Two companies that run walking tours of Salem are suing the state over Covid-19 orders that effectively limit the size of their gatherings to just a dozen people, saying that's an impermissible violation of their free-speech rights under the First Amendment.

Why, Salem Ghosts and Zaal Ventures say, they've had to turn people away when they reached that limit, in an age when the state does nothing to stop far larger Black Lives Matter demonstrations and church services and are asking a judge in US District Court in Boston to issue an injunction to let them resume walking tours with up to 50 people at a time.

Even in the face of the Pandemic, the Commonwealth of Massachusetts cannot set unreasonably restrict and arbitrarily ignore the First Amendment rights of its citizens. ...

Walking tours inherently involve speech protected under the Free Speech Clauseof the First Amendmentas applied to the states and their political subdivision under the Fourteenth Amendment.

Also:

Other guided tours that use buses or some form of a motorized vehicle on public streets are permitted to operate at a 50% capacity.

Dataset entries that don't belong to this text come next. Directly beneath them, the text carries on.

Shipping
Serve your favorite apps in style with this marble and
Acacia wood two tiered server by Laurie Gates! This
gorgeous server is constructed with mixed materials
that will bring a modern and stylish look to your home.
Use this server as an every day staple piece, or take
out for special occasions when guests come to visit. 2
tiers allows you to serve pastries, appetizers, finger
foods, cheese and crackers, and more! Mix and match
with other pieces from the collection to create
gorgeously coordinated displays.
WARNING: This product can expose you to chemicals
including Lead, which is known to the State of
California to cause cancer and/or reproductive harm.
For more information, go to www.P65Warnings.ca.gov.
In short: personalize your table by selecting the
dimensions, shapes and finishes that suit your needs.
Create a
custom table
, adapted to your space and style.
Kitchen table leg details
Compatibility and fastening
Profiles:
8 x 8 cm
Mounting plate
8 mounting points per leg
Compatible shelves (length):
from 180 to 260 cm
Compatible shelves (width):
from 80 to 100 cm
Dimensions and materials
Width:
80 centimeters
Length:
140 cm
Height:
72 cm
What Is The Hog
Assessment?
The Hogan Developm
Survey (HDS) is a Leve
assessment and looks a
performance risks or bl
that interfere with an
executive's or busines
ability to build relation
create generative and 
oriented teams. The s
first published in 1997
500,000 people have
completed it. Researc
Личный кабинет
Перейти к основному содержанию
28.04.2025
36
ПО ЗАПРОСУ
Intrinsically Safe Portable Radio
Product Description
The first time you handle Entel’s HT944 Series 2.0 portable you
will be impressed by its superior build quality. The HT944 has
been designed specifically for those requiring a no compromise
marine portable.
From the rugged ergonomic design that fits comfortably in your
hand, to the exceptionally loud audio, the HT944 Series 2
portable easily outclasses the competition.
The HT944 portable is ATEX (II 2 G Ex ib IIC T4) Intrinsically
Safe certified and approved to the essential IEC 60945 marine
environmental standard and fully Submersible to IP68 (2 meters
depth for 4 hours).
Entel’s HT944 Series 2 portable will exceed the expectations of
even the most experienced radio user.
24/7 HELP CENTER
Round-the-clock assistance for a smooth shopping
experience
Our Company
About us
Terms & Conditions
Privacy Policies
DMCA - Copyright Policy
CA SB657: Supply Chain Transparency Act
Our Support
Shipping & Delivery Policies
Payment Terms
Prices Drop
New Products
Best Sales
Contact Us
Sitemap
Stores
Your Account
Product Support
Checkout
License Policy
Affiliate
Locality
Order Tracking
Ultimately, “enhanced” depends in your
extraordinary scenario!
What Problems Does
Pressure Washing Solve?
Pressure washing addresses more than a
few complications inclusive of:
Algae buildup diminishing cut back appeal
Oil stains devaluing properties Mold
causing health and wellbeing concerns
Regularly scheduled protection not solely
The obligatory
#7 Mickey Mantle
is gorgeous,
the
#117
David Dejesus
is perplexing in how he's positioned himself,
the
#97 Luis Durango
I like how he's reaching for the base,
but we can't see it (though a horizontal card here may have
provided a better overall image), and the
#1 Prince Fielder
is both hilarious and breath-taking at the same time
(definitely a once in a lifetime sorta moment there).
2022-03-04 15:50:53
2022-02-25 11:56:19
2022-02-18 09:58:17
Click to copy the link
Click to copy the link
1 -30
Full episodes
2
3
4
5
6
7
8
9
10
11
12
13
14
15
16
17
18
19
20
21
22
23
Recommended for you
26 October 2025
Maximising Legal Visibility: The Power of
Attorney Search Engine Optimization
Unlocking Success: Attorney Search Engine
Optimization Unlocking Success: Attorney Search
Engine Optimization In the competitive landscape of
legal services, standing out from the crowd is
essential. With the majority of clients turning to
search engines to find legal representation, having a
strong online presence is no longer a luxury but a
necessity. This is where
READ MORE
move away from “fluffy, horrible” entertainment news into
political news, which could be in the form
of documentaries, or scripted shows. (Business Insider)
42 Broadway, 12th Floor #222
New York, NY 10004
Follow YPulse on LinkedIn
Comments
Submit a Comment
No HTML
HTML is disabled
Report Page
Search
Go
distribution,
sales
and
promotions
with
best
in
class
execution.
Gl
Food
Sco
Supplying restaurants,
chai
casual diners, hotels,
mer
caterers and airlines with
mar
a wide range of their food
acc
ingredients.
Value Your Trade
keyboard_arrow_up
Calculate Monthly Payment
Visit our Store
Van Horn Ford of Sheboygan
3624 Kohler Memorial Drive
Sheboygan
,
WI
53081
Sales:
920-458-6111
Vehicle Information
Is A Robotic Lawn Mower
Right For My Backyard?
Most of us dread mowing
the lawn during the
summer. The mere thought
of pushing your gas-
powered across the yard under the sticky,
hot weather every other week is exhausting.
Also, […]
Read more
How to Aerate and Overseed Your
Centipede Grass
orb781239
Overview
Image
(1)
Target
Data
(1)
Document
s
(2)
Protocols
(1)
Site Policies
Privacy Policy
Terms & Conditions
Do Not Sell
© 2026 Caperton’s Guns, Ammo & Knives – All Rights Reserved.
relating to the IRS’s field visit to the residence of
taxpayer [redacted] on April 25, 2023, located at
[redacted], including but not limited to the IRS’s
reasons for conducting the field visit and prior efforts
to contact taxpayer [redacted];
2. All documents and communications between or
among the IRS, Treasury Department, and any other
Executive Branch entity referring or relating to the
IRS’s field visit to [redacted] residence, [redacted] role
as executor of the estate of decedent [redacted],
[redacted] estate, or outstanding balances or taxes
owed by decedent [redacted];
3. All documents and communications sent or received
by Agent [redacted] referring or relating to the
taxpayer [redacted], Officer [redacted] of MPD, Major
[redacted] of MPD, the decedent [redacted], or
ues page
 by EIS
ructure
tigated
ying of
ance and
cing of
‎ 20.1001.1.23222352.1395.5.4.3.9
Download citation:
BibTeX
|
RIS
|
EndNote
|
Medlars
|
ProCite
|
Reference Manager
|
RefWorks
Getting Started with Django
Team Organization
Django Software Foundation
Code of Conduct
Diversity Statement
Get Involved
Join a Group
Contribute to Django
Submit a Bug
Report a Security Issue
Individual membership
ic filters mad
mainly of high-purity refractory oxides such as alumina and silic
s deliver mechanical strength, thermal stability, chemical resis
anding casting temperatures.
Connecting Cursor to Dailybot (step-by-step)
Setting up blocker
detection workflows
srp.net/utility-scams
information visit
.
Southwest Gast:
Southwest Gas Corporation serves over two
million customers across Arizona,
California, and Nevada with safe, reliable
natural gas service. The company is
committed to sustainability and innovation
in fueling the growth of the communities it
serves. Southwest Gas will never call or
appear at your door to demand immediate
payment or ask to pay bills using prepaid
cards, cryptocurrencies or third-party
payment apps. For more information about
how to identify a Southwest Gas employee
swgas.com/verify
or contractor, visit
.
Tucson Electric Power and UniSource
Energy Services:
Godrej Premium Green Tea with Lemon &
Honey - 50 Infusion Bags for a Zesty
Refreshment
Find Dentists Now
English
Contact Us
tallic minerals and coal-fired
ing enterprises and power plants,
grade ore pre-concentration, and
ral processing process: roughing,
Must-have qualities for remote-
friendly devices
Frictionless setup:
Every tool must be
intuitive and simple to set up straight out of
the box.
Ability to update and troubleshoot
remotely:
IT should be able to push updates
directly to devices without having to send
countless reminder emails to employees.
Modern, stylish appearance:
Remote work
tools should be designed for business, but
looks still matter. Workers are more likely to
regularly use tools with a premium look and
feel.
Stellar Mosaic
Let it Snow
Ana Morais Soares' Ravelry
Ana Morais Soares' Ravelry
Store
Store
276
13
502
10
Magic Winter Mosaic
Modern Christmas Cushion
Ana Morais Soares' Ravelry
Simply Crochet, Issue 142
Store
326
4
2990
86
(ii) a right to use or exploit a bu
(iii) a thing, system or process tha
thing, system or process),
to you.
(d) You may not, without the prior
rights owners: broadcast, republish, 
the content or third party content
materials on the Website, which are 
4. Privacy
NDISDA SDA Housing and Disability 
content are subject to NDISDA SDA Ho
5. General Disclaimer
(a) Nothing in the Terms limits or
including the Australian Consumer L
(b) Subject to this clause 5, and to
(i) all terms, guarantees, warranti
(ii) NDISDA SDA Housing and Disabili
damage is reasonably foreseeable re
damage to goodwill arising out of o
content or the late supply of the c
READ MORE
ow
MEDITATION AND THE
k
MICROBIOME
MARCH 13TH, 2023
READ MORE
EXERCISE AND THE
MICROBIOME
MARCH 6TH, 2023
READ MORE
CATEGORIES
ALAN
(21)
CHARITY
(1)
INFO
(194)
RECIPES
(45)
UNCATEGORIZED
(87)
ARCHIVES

Therefore, a guided tour such as a Duck Tour which regularly hold 32 people at a time, is permitted to provide a guided tour to more than 10 to 12 people. ...

Although the governmental restrictions reduced Plaintiffs right to have 50 people participate in an outdoor guided walking tour on public streets and public sidewalks to only 10 to 12 people, an outdoor gathering on the same public streets and public sidewalks for political expression is not subject to any limitation while other outdoor gatherings on public streets and sidewalks allow more than 10 to 12 people at a time.

The Commonwealth's restrictions issued by Governor Baker and Secretary Keneally burden a substantial category of protected speech based on the content of the speech–walking tours.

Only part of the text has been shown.